Le garde des Sceaux Eric Dupond-Moretti, en novembre 2020.

TRANSPARENCE - La Haute autorité pour la transparence de la vie publique (HATVP) a publié mardi les déclarations de situation patrimoniale et d'intérêts des nouveaux membres du gouvernement, dont celle du garde des Sceaux Éric Dupond-Moretti, après vérification de potentiels conflits d'intérêts.

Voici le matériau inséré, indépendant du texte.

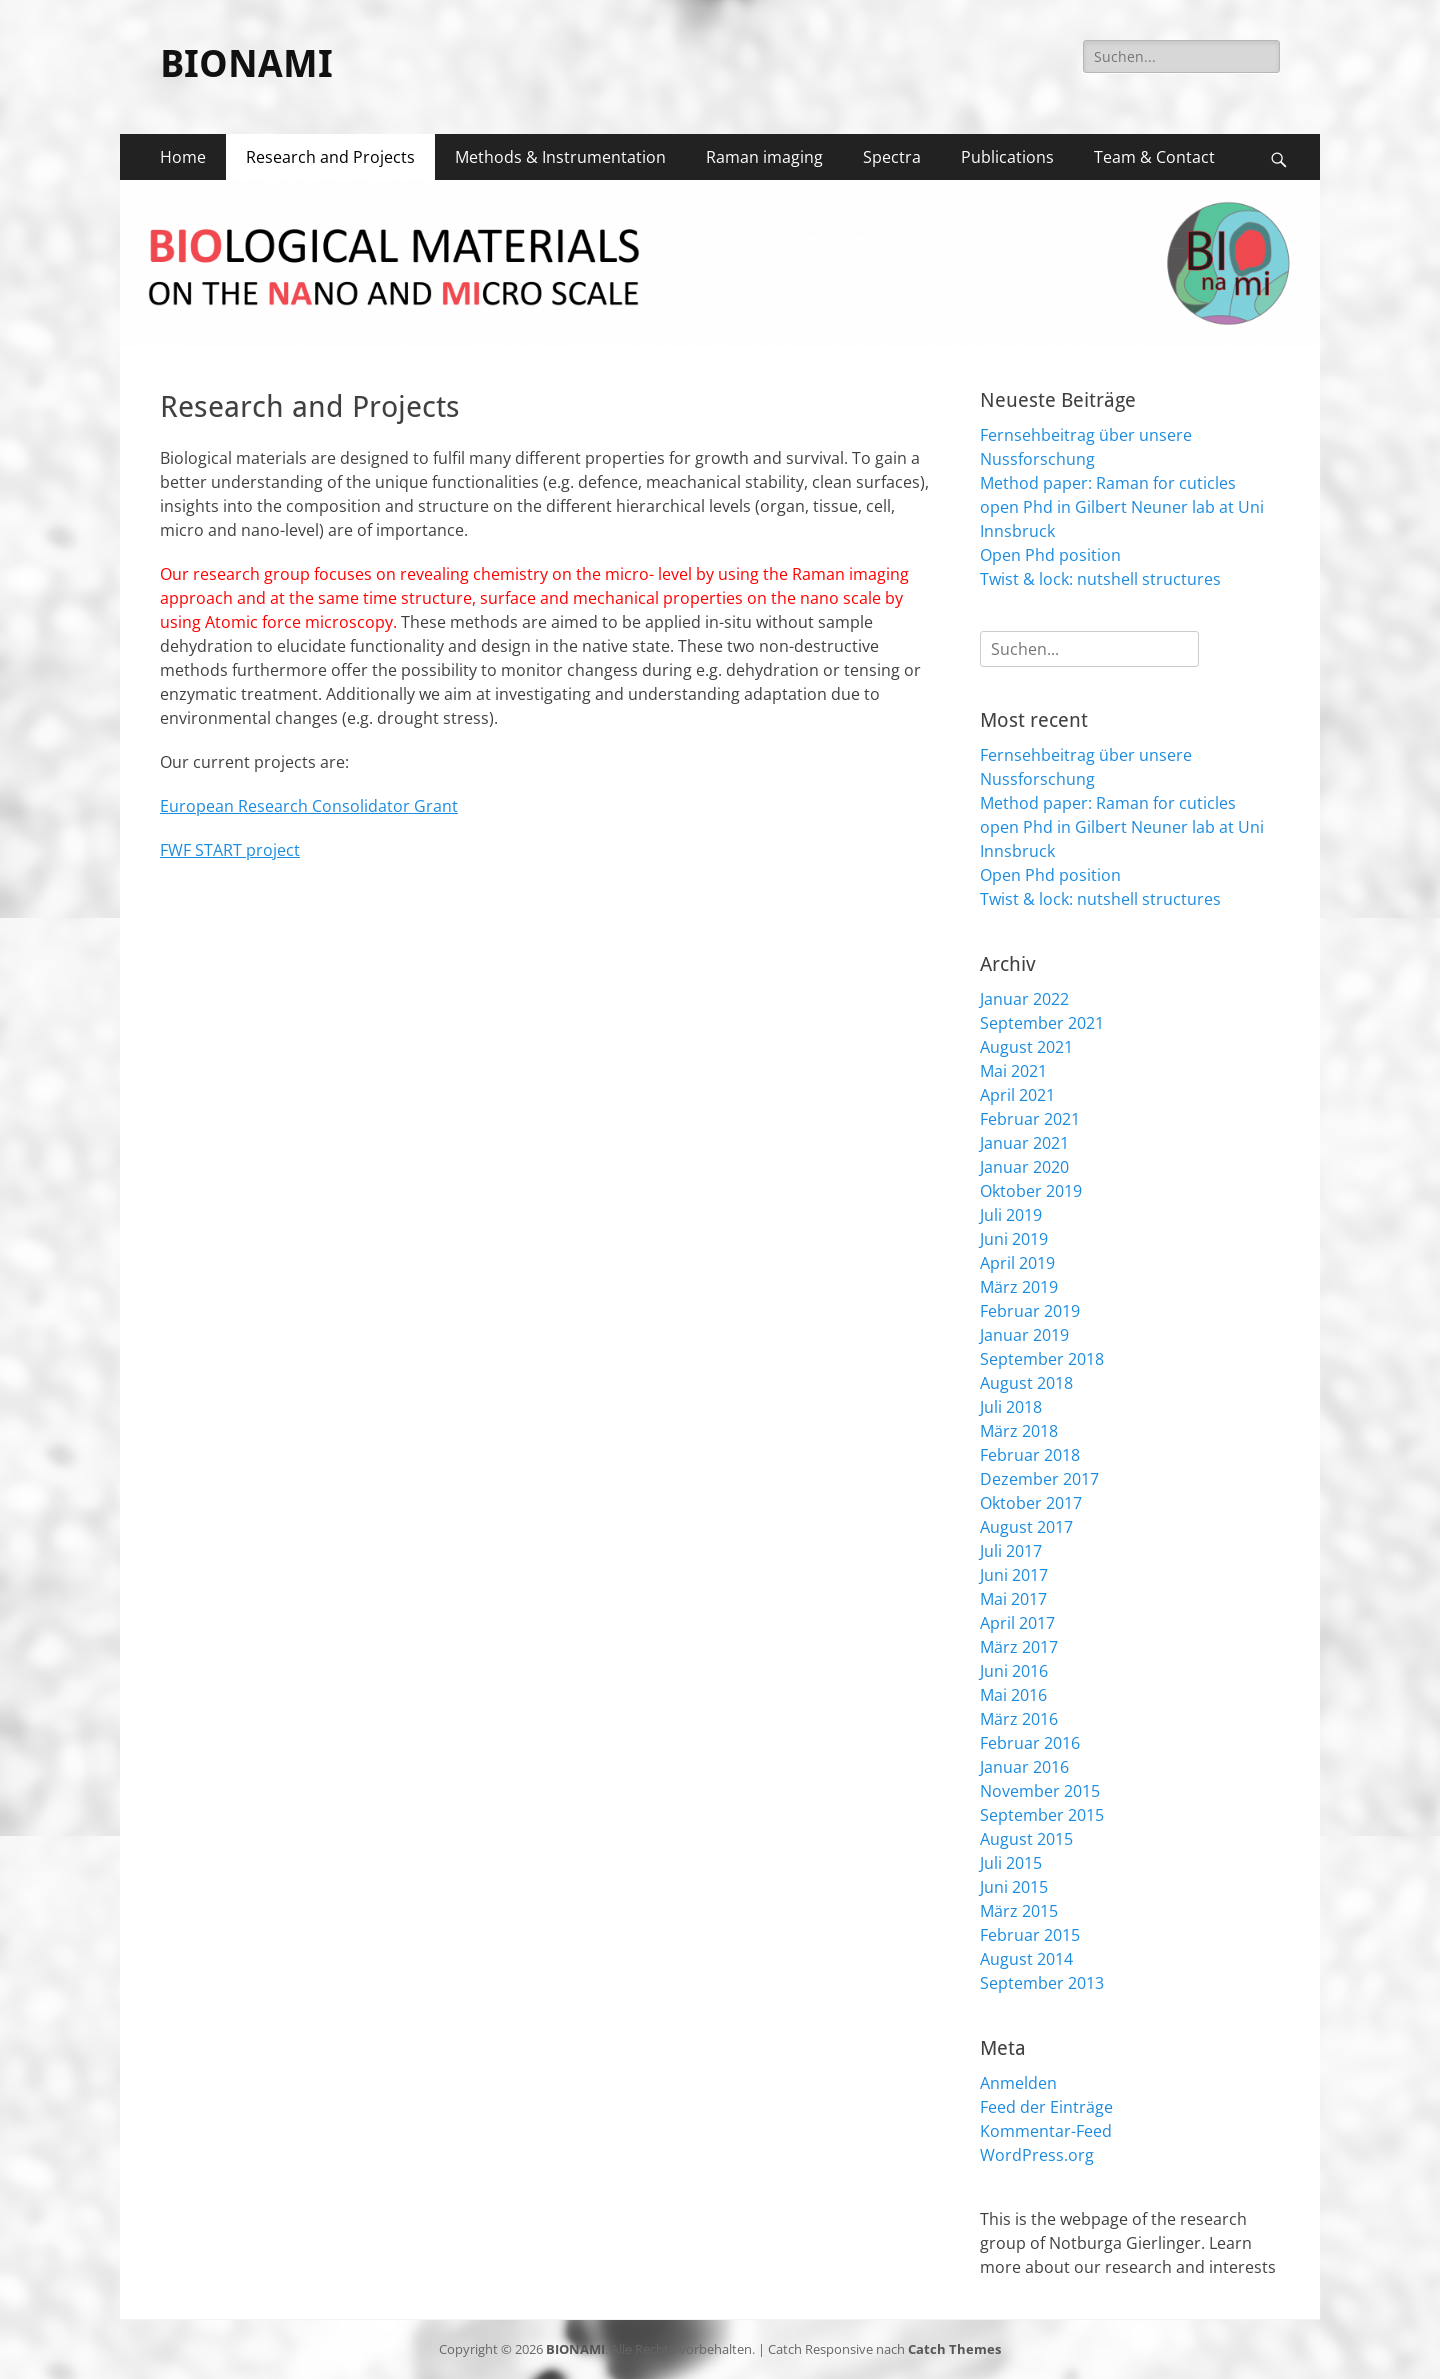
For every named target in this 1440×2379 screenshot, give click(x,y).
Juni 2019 (1014, 1239)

Les déclarations d'intérêts et de situation patrimoniale des ministres sont désormais en ligne, et dans leur intégralité. La Haute autorité pour la transparence de la vie publique (HATVP) a annoncé mardi la publication de ces déclarations, qui ont fait l'objet pour certaines d'entre elles de vérifications approfondies de la part de l'institution.

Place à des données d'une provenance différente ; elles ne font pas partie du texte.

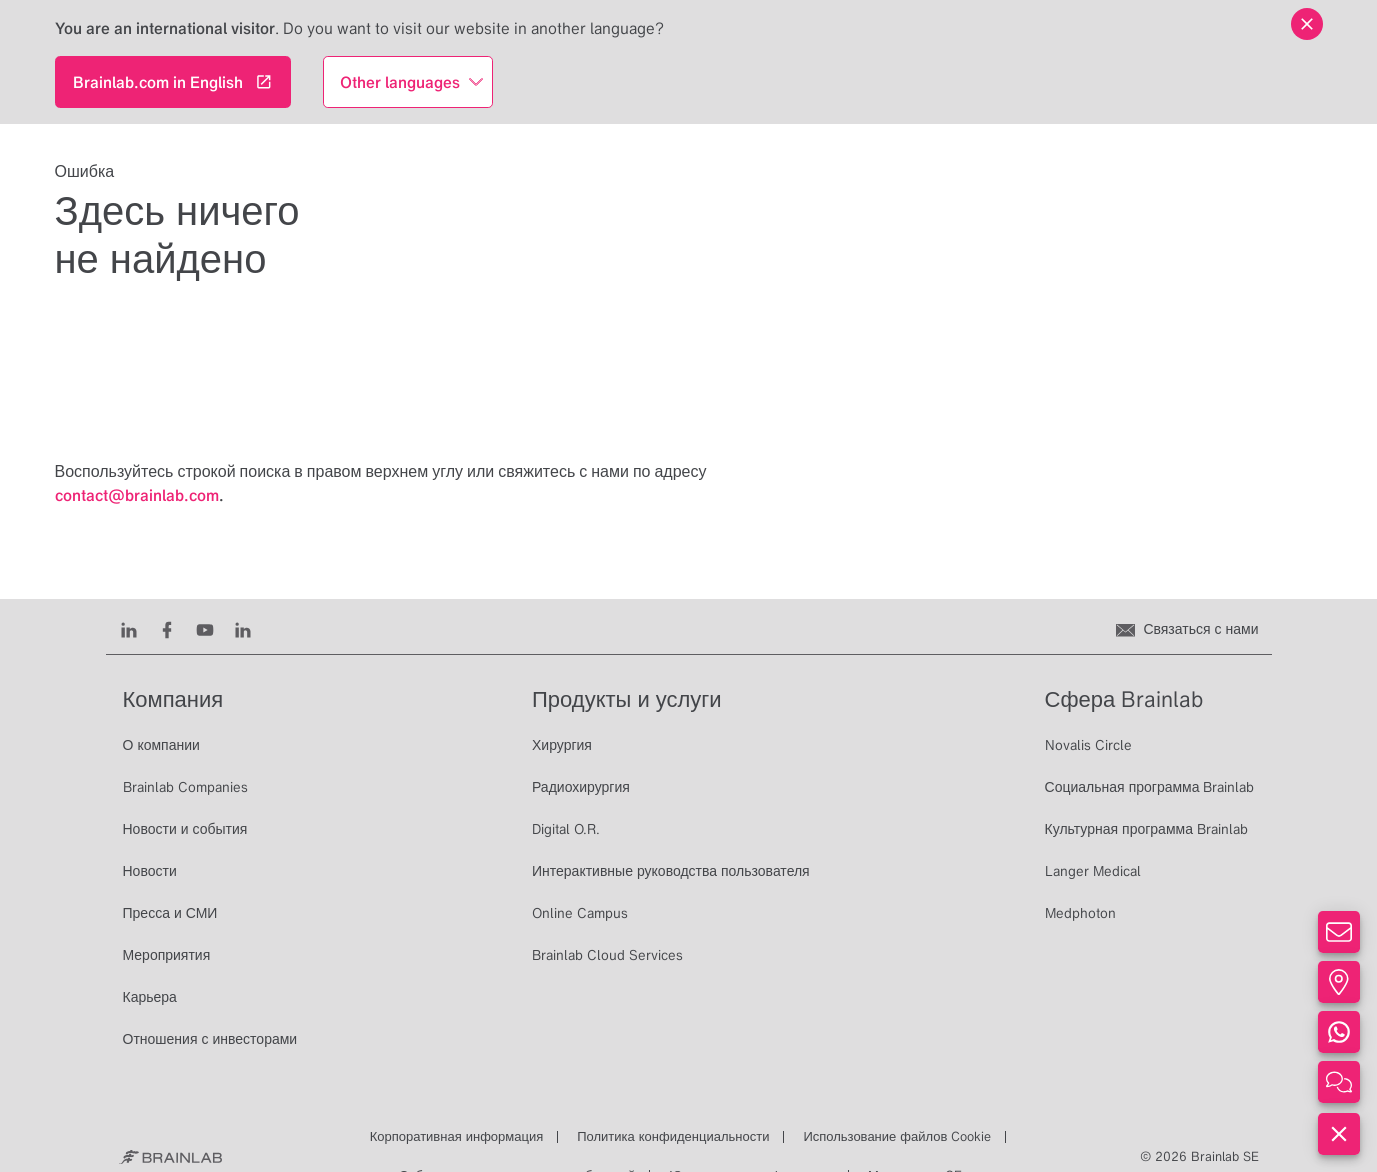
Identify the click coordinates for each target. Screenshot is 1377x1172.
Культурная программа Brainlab (1146, 829)
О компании (161, 745)
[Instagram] (243, 629)
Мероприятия (167, 955)
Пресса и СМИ (170, 913)
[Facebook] (167, 629)
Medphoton (1080, 913)
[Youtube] (205, 629)
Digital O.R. (566, 829)
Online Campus (580, 913)
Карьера (150, 997)
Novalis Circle (1088, 745)
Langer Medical (1093, 871)
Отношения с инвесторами (210, 1039)
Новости (150, 871)
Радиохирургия (581, 787)
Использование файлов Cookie (897, 1136)
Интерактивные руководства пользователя (671, 871)
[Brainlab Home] (170, 1157)
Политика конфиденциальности (673, 1136)
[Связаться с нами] (1187, 629)
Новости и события (185, 829)
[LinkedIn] (129, 629)
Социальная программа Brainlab (1150, 787)
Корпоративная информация (457, 1136)
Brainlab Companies (185, 787)
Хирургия (562, 745)
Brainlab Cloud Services (607, 955)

Celles du ministre des PME Alain Griset a été transmise au procureur de la République, et fait l'objet de deux enquêtes ouvertes par les parquets de Lille et de Paris du chef "d'omission de déclaration d'une partie substantielle de son patrimoine ou de ses intérêts", portant sur un PEA. 

Les déclarations du garde des Sceaux Éric Dupond-Moretti ont en revanche été validées par la HATVP après une série de vérifications au sujet de potentiels conflits d'intérêts entre ses fonctions de ministre et ses anciennes activités d'avocat.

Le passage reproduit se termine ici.